Harper has asked Assembly of First Nations national Chief Shawn Atleo direct his officials to work with the Prime Minister’s Office and the office of Indian Affairs Minister John Duncan to explore the possibility of the meeting.
“With respect to the proposed Crown-First Nations gathering, I remain open to participating and I ask that you work with my office and Minister Duncan’s office to assess the viability of such an event,” said Harper, in a Dec. 8 letter to Atleo.
Harper’s willingness to participate in the meeting, which Atleo had called for, reveals how much headway the AFN national chief has made with the Conservative government.
Harper’s letter follows an Oct. 28 meeting with Atleo, where the prime minister pledged his support for improving reserve education and the AFN’s involvement in a process to improve schools and teaching quality for First Nations students.
Harper’s direct involvement on the education file also seems to heighten the likelihood the recently appointed blue-ribbon panel commissioned to study education may lead to concrete reforms.
There has been some concern from chiefs at the AFN’s special assembly in Gatineau, Que., who worry the panel is just a rerun of previous government-initiated studies that led to nowhere.
Former Liberal Indian Affairs minister Robert Nault created a committee in 2002 with representatives from the provinces, universities and First Nations education organizations to study First Nations education. The report, however, led to little if any action and continues to gather dust.
The AFN also undertook a multimillion dollar study in the 1980s on education.
Harper has also directed officials in the PMO and the Privy Council Office, the central department in government, to work with Indian Affairs and the AFN on a wide-ranging reform package on governance and economic development.

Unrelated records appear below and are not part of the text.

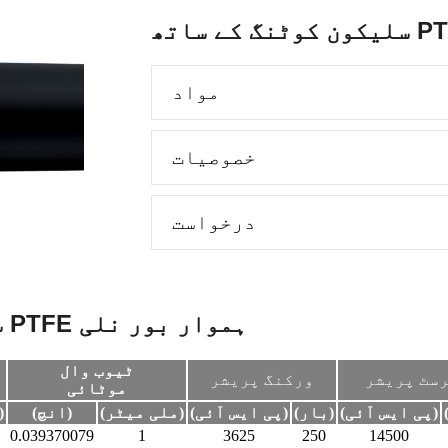
مواد
خصوصیات
درخواست
سلیکون کوٹنگ سیریز اسپیک کے ساتھ PTFE ہموار بور نلی
ٹیوب وال
سٹ پریشر
ورکنگ پریشر
موٹائی
(پی ایس آئی)
(بار)
(پی ایس آئی)
(ملی میٹر)
(انچ)
(ملی میٹ
0.039370079
1
3625
250
14500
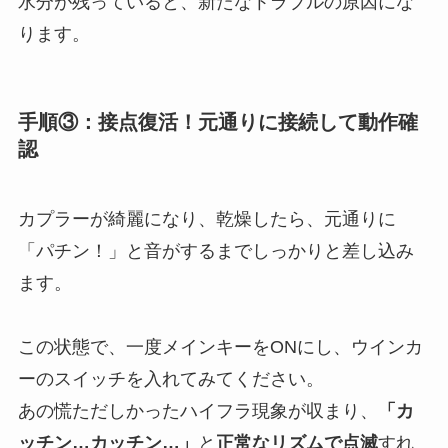
水分が残っていると、新たなトラブルの原因にな
ります。
手順③：接点復活！元通りに接続して動作確
認
カプラーが綺麗になり、乾燥したら、元通りに
「パチン！」と音がするまでしっかりと差し込み
ます。
この状態で、一度メインキーをONにし、ウインカ
ーのスイッチを入れてみてください。
あの慌ただしかったハイフラ現象が収まり、
「カ
ッチン…カッチン…」
と
正常なリズムで点滅
すれ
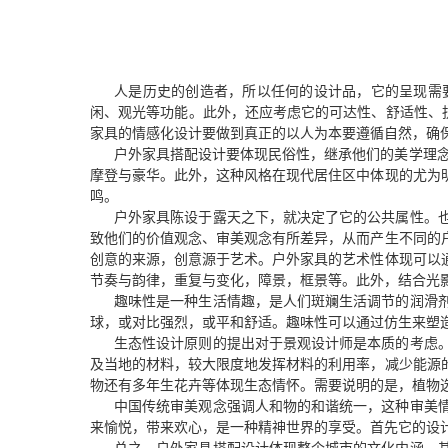
人是历史的创造者，所以任何的设计品，它的呈现需
闲、观光等功能。此外，还应考虑它的可达性、舒适性、抗
家具的情感化设计要做到真正的以人为本要遵循自然，确
户外家具搭配设计要体现民俗性，继承他们的美学理念
摩登与豪华。此外，这种风格在现代居住区中体现的尤为
鸣。
户外家具陈设于露天之下，就决定了它的公共属性。
致他们的价值观念、审美观念有所差异，从而产生不同的
创意的来源，创意源于艺术。户外家具的艺术性体现可以
节奏与韵律，重复与变化，障景，框景等。此外，结合光
趣味性是一种生活情趣，是人们斑斓生活调节的润滑
球，或对比强烈，或平和舒适。趣味性可以通过仿生来塑
生态性设计原则的提出对于景观设计师是本质的考虑
及当地的材料，较大限度地发挥材料的利用率，减少能源
物还有多年生花卉等体现生态情怀。需要说明的是，植物
中国传统审美观念强调人和物的和谐统一，这种审美
来愉悦，带来欢心，是一种精神世界的享受。首先它的设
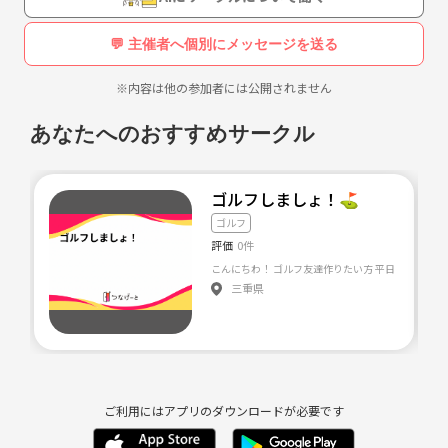
奮ってご参加下さいませ❗️
1人でも多くの方にお会い出来ることを心よりお待ちしております😊
💬 主催者へ個別にメッセージを送る
※内容は他の参加者には公開されません
あなたへのおすすめサークル
ゴルフしましょ！⛳️
ゴルフ
評価
0件
三重県
ご利用にはアプリのダウンロードが必要です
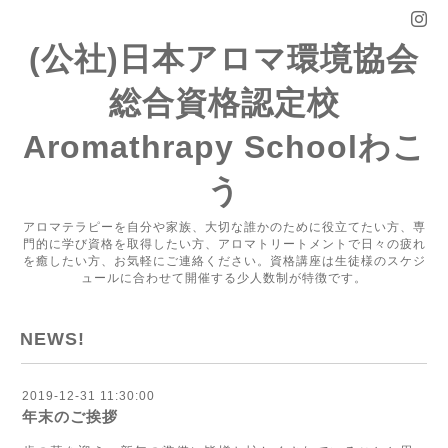
(公社)日本アロマ環境協会
総合資格認定校
Aromathrapy Schoolわこ
う
アロマテラピーを自分や家族、大切な誰かのために役立てたい方、専
門的に学び資格を取得したい方、アロマトリートメントで日々の疲れ
を癒したい方、お気軽にご連絡ください。資格講座は生徒様のスケジ
ュールに合わせて開催する少人数制が特徴です。
NEWS!
2019-12-31 11:30:00
年末のご挨拶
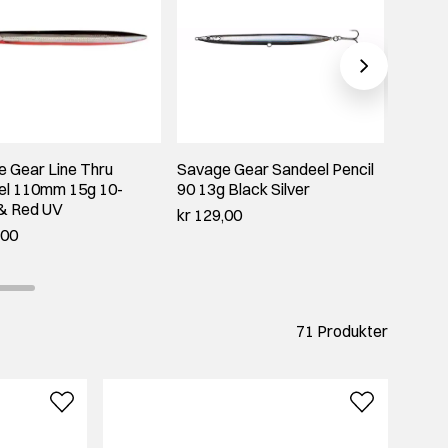
 Gear Line Thru
Savage Gear Sandeel Pencil
Savage
el 110mm 15g 10-
90 13g Black Silver
Sande
 & Red UV
Black S
kr 129,00
,00
kr 139
71 Produkter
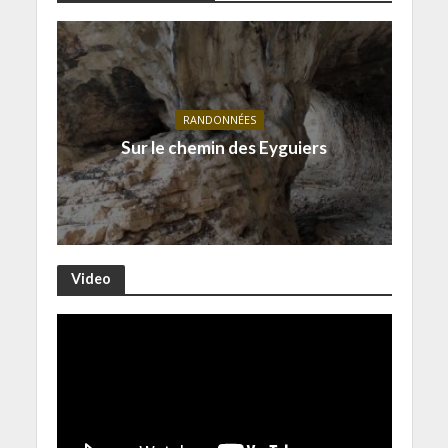
RANDONNÉES
Sur le chemin des Eyguiers
Video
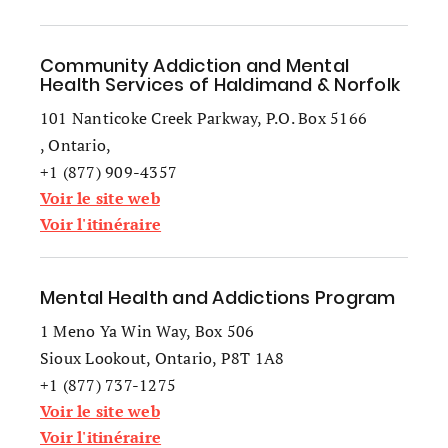
Community Addiction and Mental
Health Services of Haldimand & Norfolk
101 Nanticoke Creek Parkway, P.O. Box 5166
, Ontario,
+1 (877) 909-4357
Voir le site web
Voir l'itinéraire
Mental Health and Addictions Program
1 Meno Ya Win Way, Box 506
Sioux Lookout, Ontario, P8T 1A8
+1 (877) 737-1275
Voir le site web
Voir l'itinéraire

“I appreciate the vision being proposed,” said Harper, in the letter. “There are a number of considerations to take into account when examining fundamental reform of this nature. Given this complexity, I reiterate my commitment from our…meeting to have officials…meet to discuss the scope of your reform proposal.”
Harper’s letter seems to confirm some of the speculation among observers that Atleo had managed to create a direct link in the PMO to push his agenda through.
There is a widespread belief among those involved in First Nations politics that Indian Affairs officials pose some of the strongest resistance within government to major reforms.
The letter also shows that Harper has taken a personal involvement in First Nations issues.